Exercise material below:
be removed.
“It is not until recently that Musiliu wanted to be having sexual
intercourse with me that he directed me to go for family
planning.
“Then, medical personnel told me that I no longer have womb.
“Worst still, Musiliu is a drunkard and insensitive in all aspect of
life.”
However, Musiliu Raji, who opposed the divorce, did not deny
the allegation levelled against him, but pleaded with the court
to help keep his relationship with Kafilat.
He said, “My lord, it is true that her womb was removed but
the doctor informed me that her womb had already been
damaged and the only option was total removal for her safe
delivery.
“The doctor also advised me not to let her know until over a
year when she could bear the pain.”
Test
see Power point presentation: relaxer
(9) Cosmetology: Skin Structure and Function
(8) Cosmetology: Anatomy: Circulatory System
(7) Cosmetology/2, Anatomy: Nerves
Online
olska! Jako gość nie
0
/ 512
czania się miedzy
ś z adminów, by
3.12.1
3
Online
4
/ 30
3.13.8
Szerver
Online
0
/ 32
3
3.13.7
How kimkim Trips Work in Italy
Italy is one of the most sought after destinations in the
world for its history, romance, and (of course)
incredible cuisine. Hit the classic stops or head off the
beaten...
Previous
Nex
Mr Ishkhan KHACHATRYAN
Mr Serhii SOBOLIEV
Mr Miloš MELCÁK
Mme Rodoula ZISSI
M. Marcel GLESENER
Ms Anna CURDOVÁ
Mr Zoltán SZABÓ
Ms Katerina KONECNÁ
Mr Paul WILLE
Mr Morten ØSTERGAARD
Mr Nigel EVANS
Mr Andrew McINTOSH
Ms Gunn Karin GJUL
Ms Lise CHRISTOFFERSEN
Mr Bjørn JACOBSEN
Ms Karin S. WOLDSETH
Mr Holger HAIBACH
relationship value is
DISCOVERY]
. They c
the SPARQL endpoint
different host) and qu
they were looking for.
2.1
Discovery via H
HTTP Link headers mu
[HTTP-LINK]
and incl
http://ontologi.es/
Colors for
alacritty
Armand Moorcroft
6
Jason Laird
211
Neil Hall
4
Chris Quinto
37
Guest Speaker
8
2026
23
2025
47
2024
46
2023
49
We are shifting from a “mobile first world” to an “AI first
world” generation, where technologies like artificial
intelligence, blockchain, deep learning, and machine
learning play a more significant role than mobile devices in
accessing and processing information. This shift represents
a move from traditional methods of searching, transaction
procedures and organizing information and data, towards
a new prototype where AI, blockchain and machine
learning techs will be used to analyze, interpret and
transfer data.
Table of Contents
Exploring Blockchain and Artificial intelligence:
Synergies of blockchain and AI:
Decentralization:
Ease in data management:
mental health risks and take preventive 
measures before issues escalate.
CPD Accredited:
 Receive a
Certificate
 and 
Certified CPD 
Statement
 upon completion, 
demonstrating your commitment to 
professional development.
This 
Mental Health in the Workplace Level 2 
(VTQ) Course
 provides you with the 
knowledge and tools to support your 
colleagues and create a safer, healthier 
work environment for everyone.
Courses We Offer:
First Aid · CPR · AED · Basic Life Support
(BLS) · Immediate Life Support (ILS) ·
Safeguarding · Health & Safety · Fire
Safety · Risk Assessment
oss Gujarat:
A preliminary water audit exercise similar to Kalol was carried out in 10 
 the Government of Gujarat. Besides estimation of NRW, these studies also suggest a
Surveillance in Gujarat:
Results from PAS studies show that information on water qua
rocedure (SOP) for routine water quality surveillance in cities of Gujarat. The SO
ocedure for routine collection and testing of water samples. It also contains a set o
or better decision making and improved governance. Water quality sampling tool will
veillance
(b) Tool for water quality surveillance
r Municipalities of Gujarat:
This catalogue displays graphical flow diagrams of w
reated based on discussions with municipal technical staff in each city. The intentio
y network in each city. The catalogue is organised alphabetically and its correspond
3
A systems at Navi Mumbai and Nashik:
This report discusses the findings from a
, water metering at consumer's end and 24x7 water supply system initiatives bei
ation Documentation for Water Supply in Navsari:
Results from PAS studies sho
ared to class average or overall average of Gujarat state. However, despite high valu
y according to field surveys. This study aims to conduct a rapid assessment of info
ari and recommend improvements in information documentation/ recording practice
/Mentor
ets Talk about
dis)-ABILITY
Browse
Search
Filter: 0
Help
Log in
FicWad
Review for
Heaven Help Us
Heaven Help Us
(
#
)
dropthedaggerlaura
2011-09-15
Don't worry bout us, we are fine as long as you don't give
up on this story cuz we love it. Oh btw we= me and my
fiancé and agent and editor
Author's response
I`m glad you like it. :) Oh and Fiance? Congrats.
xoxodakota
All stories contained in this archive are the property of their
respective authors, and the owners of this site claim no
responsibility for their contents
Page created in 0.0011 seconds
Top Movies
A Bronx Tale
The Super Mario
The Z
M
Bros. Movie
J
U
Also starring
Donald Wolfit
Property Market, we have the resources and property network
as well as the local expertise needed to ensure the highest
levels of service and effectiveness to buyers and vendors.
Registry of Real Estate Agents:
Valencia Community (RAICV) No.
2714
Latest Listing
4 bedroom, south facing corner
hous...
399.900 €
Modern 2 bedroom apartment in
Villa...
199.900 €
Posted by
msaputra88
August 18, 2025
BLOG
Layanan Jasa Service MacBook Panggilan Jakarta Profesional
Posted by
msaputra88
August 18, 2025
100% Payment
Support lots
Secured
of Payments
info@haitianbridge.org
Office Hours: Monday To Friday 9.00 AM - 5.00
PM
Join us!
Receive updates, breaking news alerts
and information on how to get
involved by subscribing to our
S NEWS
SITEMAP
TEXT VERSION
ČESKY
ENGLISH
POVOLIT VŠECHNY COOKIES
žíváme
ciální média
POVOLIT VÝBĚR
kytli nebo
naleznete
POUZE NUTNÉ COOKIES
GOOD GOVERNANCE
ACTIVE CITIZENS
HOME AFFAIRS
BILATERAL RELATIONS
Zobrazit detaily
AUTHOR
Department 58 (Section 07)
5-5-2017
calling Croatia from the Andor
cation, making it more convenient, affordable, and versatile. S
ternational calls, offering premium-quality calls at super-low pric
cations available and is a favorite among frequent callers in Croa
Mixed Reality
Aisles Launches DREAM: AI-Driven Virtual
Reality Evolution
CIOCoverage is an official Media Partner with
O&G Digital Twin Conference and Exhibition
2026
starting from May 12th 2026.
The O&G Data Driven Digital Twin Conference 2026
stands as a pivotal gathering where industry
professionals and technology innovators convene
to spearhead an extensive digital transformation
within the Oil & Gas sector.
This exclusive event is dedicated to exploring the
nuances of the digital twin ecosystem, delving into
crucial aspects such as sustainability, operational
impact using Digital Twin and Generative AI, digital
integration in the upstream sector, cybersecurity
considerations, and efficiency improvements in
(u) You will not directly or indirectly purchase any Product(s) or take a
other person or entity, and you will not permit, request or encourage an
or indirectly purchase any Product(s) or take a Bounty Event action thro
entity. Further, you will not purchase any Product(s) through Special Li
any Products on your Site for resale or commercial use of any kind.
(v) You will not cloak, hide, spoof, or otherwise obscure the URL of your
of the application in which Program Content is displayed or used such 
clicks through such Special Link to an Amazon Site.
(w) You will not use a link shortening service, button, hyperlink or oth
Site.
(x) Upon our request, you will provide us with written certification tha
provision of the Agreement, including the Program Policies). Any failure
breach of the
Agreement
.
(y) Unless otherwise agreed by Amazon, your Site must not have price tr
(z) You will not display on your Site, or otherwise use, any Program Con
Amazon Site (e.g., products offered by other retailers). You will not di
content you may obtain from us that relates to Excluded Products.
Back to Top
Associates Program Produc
End of Exercise material.
- **Task details**:
Give back the entries above exactly as they are, from their first line through the line that contains "How kimkim Trips Work in Italy", both included, with nothing else.

- **Output of the task**:
be removed.
“It is not until recently that Musiliu wanted to be having sexual
intercourse with me that he directed me to go for family
planning.
“Then, medical personnel told me that I no longer have womb.
“Worst still, Musiliu is a drunkard and insensitive in all aspect of
life.”
However, Musiliu Raji, who opposed the divorce, did not deny
the allegation levelled against him, but pleaded with the court
to help keep his relationship with Kafilat.
He said, “My lord, it is true that her womb was removed but
the doctor informed me that her womb had already been
damaged and the only option was total removal for her safe
delivery.
“The doctor also advised me not to let her know until over a
year when she could bear the pain.”
Test
see Power point presentation: relaxer
(9) Cosmetology: Skin Structure and Function
(8) Cosmetology: Anatomy: Circulatory System
(7) Cosmetology/2, Anatomy: Nerves
Online
olska! Jako gość nie
0
/ 512
czania się miedzy
ś z adminów, by
3.12.1
3
Online
4
/ 30
3.13.8
Szerver
Online
0
/ 32
3
3.13.7
How kimkim Trips Work in Italy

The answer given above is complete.